Mittwoch, 11. Dezember 2019

Möglicher Börsengang Trucks machen Daimler wieder Freude

Übersicht: Die weltgrößten Truckhersteller 2010
DPA

Im Krisenjahr 2009 schrieb Daimlers Nutzfahrzeugsparte tiefrote Zahlen. In den nächsten Jahren dürfte die Sparte jedoch trotz schärferer Abgasnormen wieder hohe Gewinne abwerfen. Der Vorstand dürfte Diskussionen um einen Börsengang der Trucksparte jedoch während der heutigen Hauptversammlung abbügeln.

Hamburg - Vergangenen Freitag war es wieder mal Zeit für ein liebgewonnenes Daimler-Ritual: Das kategorische Nein zur Abspaltung der Truck-Sparte. "So wie wir aufgestellt sind, gibt es nichts Besseres als den Daimler", befand Finanzchef Bodo Uebber in einem Interview mit der Zeitung "Die Welt". Gerade die breite Produktpalette vom Premiumauto bis zum Schwerlastwagen mache den Autobauer für die Aktionäre "hoch attraktiv", legte Daimlers Herr über die Finanzen nach.

Damit wies Uebber Spekulationen über einen Börsengang der Lkw-Sparte in die Schranken - eine Aufgabe, die Nutzfahrzeugvorstand Andreas Renschler oder Konzernchef Dieter Zetsche auf dem heutigen Aktionärstreffen in Berlin übernimmt.

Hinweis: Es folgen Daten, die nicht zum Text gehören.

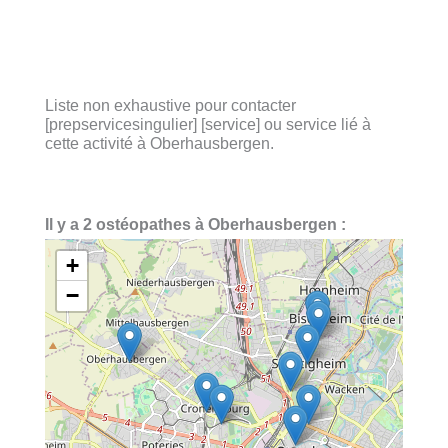
Liste non exhaustive pour contacter
[prepservicesingulier] [service] ou service lié à
cette activité à Oberhausbergen.
Il y a 2 ostéopathes à Oberhausbergen :
+
−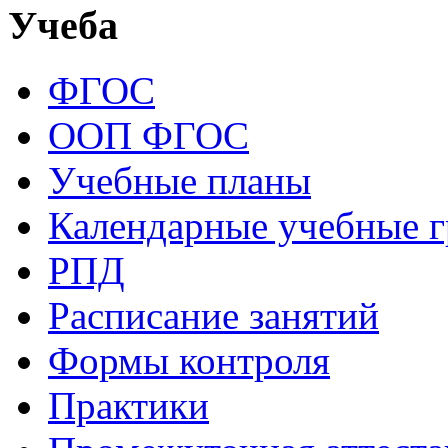
Учеба
ФГОС
ООП ФГОС
Учебные планы
Календарные учебные 
РПД
Расписание занятий
Формы контроля
Практики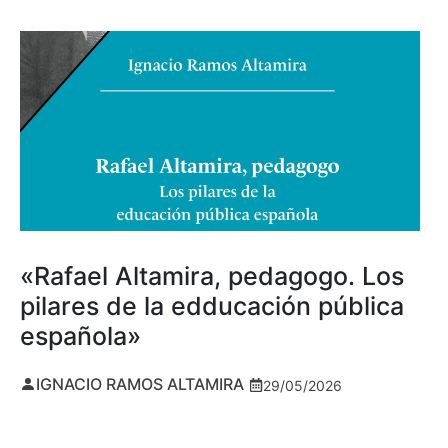
«Rafael Altamira, pedagogo. Los
pilares de la edducación pública
española»
IGNACIO RAMOS ALTAMIRA
29/05/2026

Dennoch klingt ein IPO verlockend: Analysten zufolge könnte Daimler Börsen-Chart zeigen mit einem Börsengang seiner Nutzfahrzeugsparte einen zweistelligen Milliardenbetrag erlösen - und das mit nur geringem Risiko. Doch Zetsches Team lehnt einen solchen Schritt bislang ab. Dafür gibt es gute Gründe. Denn nach dem Krisenjahr 2009, in dem die Nutzfahrzeugsparte tiefrote Zahlen ablieferte, dürften Lkw, Lieferwagen und Busse der Daimler-Führung künftig wieder viel Freude bereiten.

Der Konzern mit dem Stern ist der größte weltweit aufgestellte Hersteller von Lkw über sechs Tonnen, die Daimler unter den vier Marken Mercedes-Benz, Freightliner, Fuso und Western Star anbietet. 355.263 Lastwagen hat der Konzern im vergangenen Jahr abgesetzt, ein Plus von 37 Prozent im Vergleich zum Krisenjahr 2009. Die Truck-Sparte hat mehr als ein Fünftel zum Konzernumsatz von 97,8 Milliarden Euro beigetragen und 1,3 Milliarden Euro Gewinn vor Steuern und Zinsen abgeworfen. Zählt man Daimlers Bus- und Lieferwagengeschäft dazu, sorgten die Nutzfahrzeuge sogar für 35 Prozent des Daimler-Gesamtumsatzes.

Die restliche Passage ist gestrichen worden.